Todas las artes de la época romántica escandinava adaptaron los troles de diferentes formas, a menudo representados como una raza aborigen dotada de enormes orejas y narices. No hay que olvidar que la literatura fantástica y los modernos juegos de rol han contribuido generosamente a la difusión de estos seres, apareciendo hasta el extremo de considerárseles personajes tipo. En el recuerdo de aquellos que ahora andan por los 40-50 años perdura aún aquella bonita serie de animación llamada “David el gnomo”. En ella, un diminuto hombrecillo con un sombrero como de hada madrina nos fascinaba cada sábado con sus coloridas y emocionantes aventuras. Todo a lomos de un zorro más veloz que el mismísimo Carl Lewis. Y como toda serie (sea de animación o no) que se precie, contaba también con los villanos por excelencia: los troles. Se les representaba como seres sucios, no demasiado listos y con un afán inconmensurable por fastidiar al prójimo.

Aunque parezca mentira, si nos empecinamos en observar detenidamente a nuestro alrededor descubriremos que los troles existen, son de carne y hueso. Al menos un tipo de trol que, según vayan ustedes leyendo, van a reconocer de inmediato. Hablamos del trol urbano, aquel trol que vive agazapado en las sombras de las grandes urbes dando zarpazos a diestro y siniestro a todo lo que se le ponga por delante. En este caso da igual que vayan vestidos de traje o con un chándal Adidas. La maldad, en sus múltiples apariencias, anda por doquier por calles y aceras, pero lo más triste es que cuando nos cruzamos con alguno de ellos no hacemos nada por defendernos. Estamos tan acostumbrados a que se mimeticen entre nosotros que no nos damos cuenta del daño que pueden llegar a causarnos.

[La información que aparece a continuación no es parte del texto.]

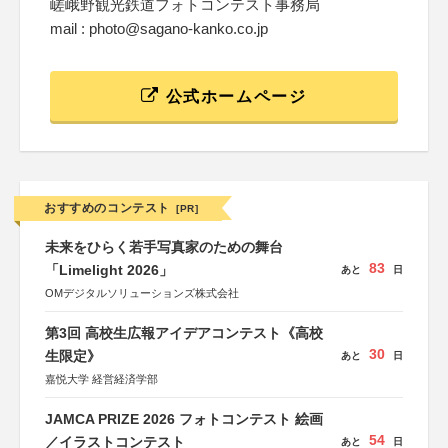
嵯峨野観光鉄道フォトコンテスト事務局
mail : photo@sagano-kanko.co.jp
公式ホームページ
おすすめのコンテスト
[PR]
未来をひらく若手写真家のための舞台
83
「Limelight 2026」
あと
日
OMデジタルソリューションズ株式会社
第3回 高校生広報アイデアコンテスト《高校
30
生限定》
あと
日
嘉悦大学 経営経済学部
JAMCA PRIZE 2026 フォトコンテスト 絵画
54
／イラストコンテスト
あと
日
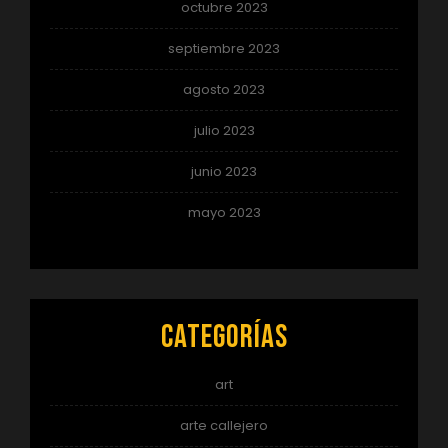
octubre 2023
septiembre 2023
agosto 2023
julio 2023
junio 2023
mayo 2023
Categorías
art
arte callejero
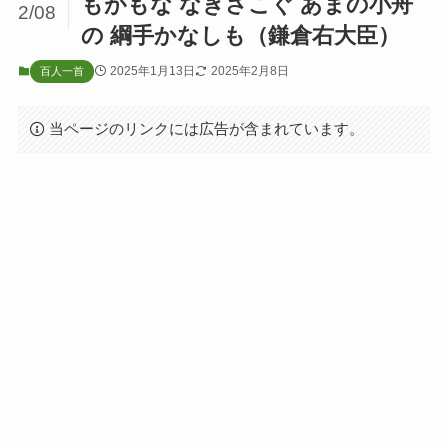
もがもな なぎさこぐ あまの小舟
2/08
の 綱手かなしも（鎌倉右大臣）
2025年1月13日
2025年2月8日
百人一首
当ページのリンクには広告が含まれています。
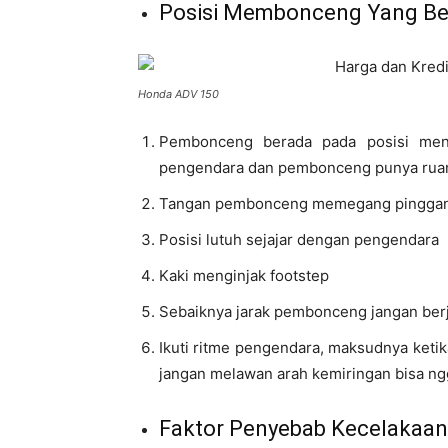
Posisi Membonceng Yang Be
Honda ADV 150
Pembonceng berada pada posisi men
pengendara dan pembonceng punya ruan
Tangan pembonceng memegang pinggan
Posisi lutuh sejajar dengan pengendara
Kaki menginjak footstep
Sebaiknya jarak pembonceng jangan ber
Ikuti ritme pengendara, maksudnya ketika 
jangan melawan arah kemiringan bisa ng
Faktor Penyebab Kecelakaan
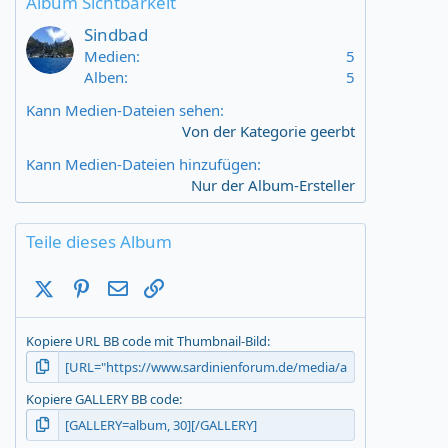
Album Sichtbarkeit
t
a
Sindbad
r
Medien
5
(
Alben
5
s
)
Kann Medien-Dateien sehen
Von der Kategorie geerbt
Kann Medien-Dateien hinzufügen
Nur der Album-Ersteller
Teile dieses Album
X (Twitter)
Pinterest
E-Mail
Link
Kopiere URL BB code mit Thumbnail-Bild
Kopiere GALLERY BB code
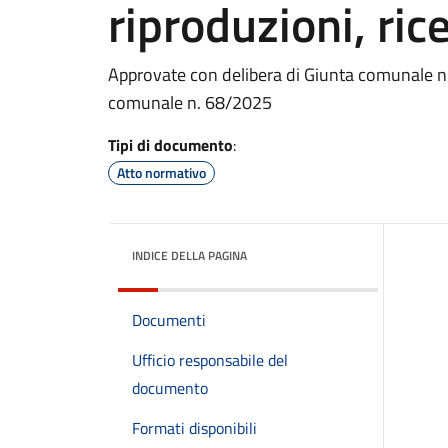
riproduzioni, ric
Approvate con delibera di Giunta comunale n.
comunale n. 68/2025
Tipi di documento
:
Atto normativo
INDICE DELLA PAGINA
Documenti
Ufficio responsabile del
documento
Formati disponibili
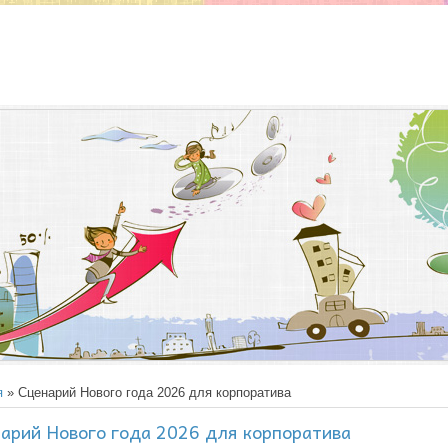
я
» Сценарий Нового года 2026 для корпоратива
арий Нового года 2026 для корпоратива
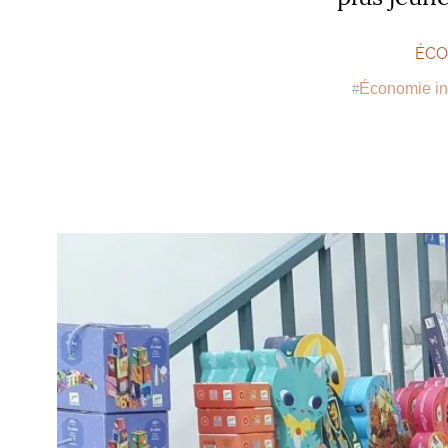
ÉCO
Économie in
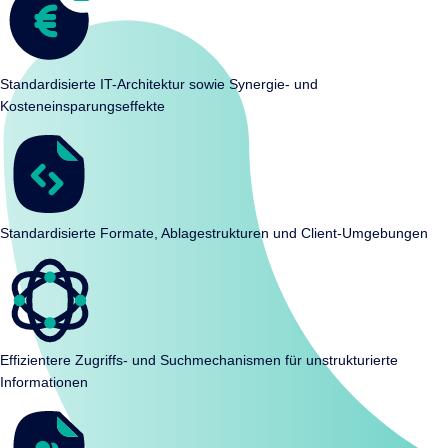
Standardisierte IT-Architektur sowie Synergie- und
Kosteneinsparungseffekte
Standardisierte Formate, Ablagestrukturen und Client-Umgebungen
Effizientere Zugriffs- und Suchmechanismen für unstrukturierte
Informationen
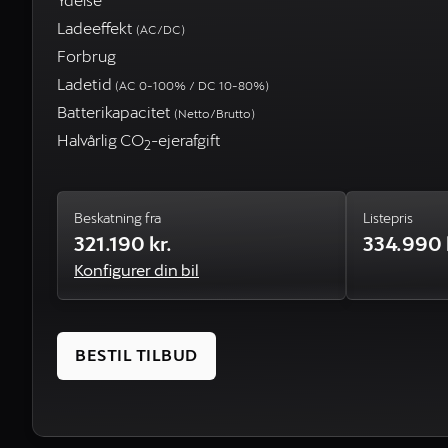
Ydelse
Ladeeffekt
(AC/DC)
Forbrug
Ladetid
(AC 0-100% / DC 10-80%)
Batterikapacitet
(Netto/Brutto)
Halvårlig CO
-ejerafgift
2
Beskatning fra
Listepris
321.190 kr.
334.990 
Konfigurer din bil
BESTIL TILBUD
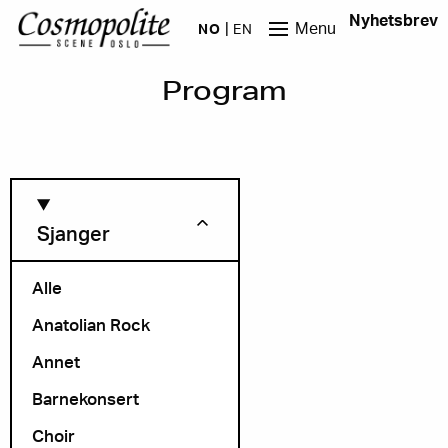
Hopp til hovedinnhold
Nyhetsbrev
Menu
NO
EN
Program
Sjanger
Alle
Anatolian Rock
Måned
Annet
Barnekonsert
Choir
Arrangør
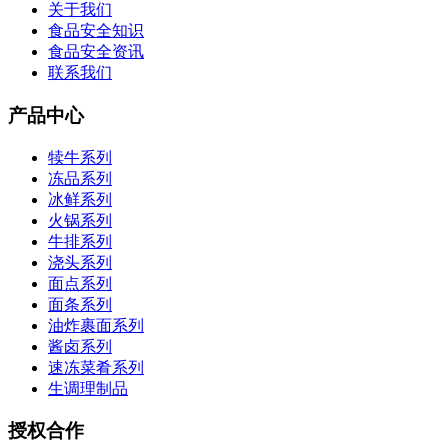
关于我们
食品安全知识
食品安全资讯
联系我们
产品中心
犊牛系列
冻品系列
冰鲜系列
火锅系列
牛排系列
浇头系列
面点系列
面条系列
油炸裹面系列
酱卤系列
速冻菜肴系列
生调理制品
授权合作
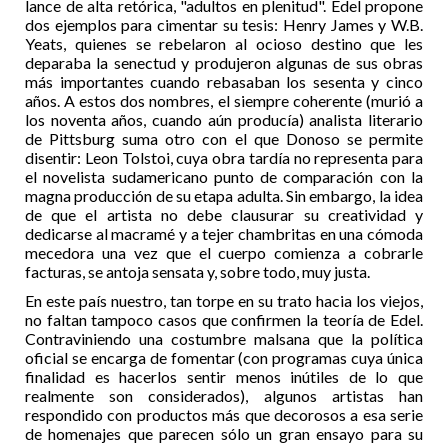
lance de alta retórica, "adultos en plenitud". Edel propone
dos ejemplos para cimentar su tesis: Henry James y W.B.
Yeats, quienes se rebelaron al ocioso destino que les
deparaba la senectud y produjeron algunas de sus obras
más importantes cuando rebasaban los sesenta y cinco
años. A estos dos nombres, el siempre coherente (murió a
los noventa años, cuando aún producía) analista literario
de Pittsburg suma otro con el que Donoso se permite
disentir: Leon Tolstoi, cuya obra tardía no representa para
el novelista sudamericano punto de comparación con la
magna producción de su etapa adulta. Sin embargo, la idea
de que el artista no debe clausurar su creatividad y
dedicarse al macramé y a tejer chambritas en una cómoda
mecedora una vez que el cuerpo comienza a cobrarle
facturas, se antoja sensata y, sobre todo, muy justa.
En este país nuestro, tan torpe en su trato hacia los viejos,
no faltan tampoco casos que confirmen la teoría de Edel.
Contraviniendo una costumbre malsana que la política
oficial se encarga de fomentar (con programas cuya única
finalidad es hacerlos sentir menos inútiles de lo que
realmente son considerados), algunos artistas han
respondido con productos más que decorosos a esa serie
de homenajes que parecen sólo un gran ensayo para su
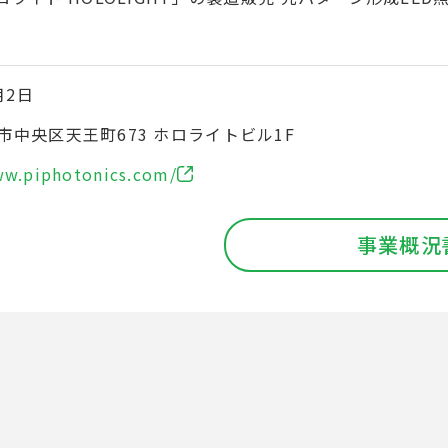
月2日
市中央区天王町673 ホロライトビル1F
ww.piphotonics.com/
事業概況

Unas veces será necesaria sólo una mala palabra, una mirada con desdén o un gesto brusco y obsceno para que toda la maquinaria de la maldad eche a andar provocando un pequeño -o gran, según el caso- cataclismo. No me negarán ustedes que no se han encontrado más de una vez con uno. Los troles pueden tomar la apariencia del vecino del 2º, la de una mujer que tira del carro de la compra o la del niño que nos aporrea la cabeza con el balón y luego se enoja porque hemos desviado la trayectoria hacia la portería.

El respeto, la empatía y la solidaridad son bienes escasos y, por lo tanto, se venden caros. Tan, tan caros que ya no nos preocupamos siquiera en buscarlos y cultivarlos. Ese ser malhumorado y dañino que es el trol se ha apoderado de muchos de nosotros sin apenas habernos dado cuenta. Las sensaciones negativas vienen acompañadas de actos negativos como en una espiral sin fin, como una cadena que nos oprime y nos coarta; no en vano, somos animales de costumbres que asimilamos por la experiencia, por la observación detenida del medio que nos rodea.

Los troles son, actualmente, seres urbanos que no necesitan de disfraces ambiguos para esconderse. Nos los podemos encontrar en cualquier esquina. Pero al fin y al cabo siguen siendo extrañamente anodinos, como un lienzo desdibujado que rezuma odio por todos sus poros. Si pasamos de largo, si no les prestamos la más mínima atención, no nos afectará la maldad que los impregna. Pasarán de largo con un poco de suerte y nos dejarán sólo un regusto amargo que nos podremos quitar de encima fácilmente, como el que se sacude una fina capa de caspa de la hombrera de la chaqueta.